天井が高い。真っ白い布団に横たわって見上げる天井は、とても、高い。
少し開いた襖から見える世界は夏の匂いに満ちていて、流れ込んでくる風に鼻の奥の方がつんとする。
いのちの季節だ。濃く茂る緑の世界。
青臭い畳の匂いに捲かれて眠る沖田が踏み込むことの叶わなくなった世界。
いつのころからか、咳が止まらなくなった。痛む胸を押さえ込むことにも限界を感じ始めた。
ふとした瞬間に安定を失う大地に踊らされ、崩れ落ちることも珍しくなくなったころ、とうとう、それは、死が己を蝕んでいる証拠であることを認めざるを得なくなり、こうして柔らかな寝床へと縫い付けられるハメになった。
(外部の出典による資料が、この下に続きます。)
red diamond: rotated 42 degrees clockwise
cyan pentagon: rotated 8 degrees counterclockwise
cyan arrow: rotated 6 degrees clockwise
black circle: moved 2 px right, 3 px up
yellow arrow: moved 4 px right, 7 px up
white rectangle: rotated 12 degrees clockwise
寝るのは好きだった。けれど、寝かされるのは好きではない。
気まぐれに歩き回って、甘いものを食べて、川原に寝そべって、白くて柔らかくて美味しそうな雲が縦横に流れてゆくのを見ることが楽しくて、怒られても怒られてもやめることができなかったのに、何故自分はこんなところでじっとしているのか。
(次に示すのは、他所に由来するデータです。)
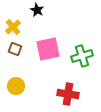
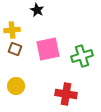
yellow cross: moved 1 px left, 3 px down; rotated 35 degrees clockwise
red cross: moved 2 px left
沖田はゆっくりと瞬きをする。木目が走る天井が暗闇に覆い隠される僅かな時間、背で押しつぶした草の青臭さと肌を焼く太陽の光、頬を撫でる風や目を焼く空の青さ、そしてあの雲を思い浮かべる。
スライド写真のように移り変わる景色のなかで雲はいつも白く、気ままにたゆたっていて、それはとても天に近く沖田には羨ましく感じられた。
高いところにいるのは気持ちがいいものだ。
それに比べてこの部屋の、なんと居心地の悪いことか。
時折訪ねてくる隊士たちの哀れみを含んだ目が尚更沖田を苛立たせ、しかしその苛立ちすらも死に行く者の小さな我侭とでも思っているのか、皆甘んじて受け止めてゆく。それがまた、気に入らない。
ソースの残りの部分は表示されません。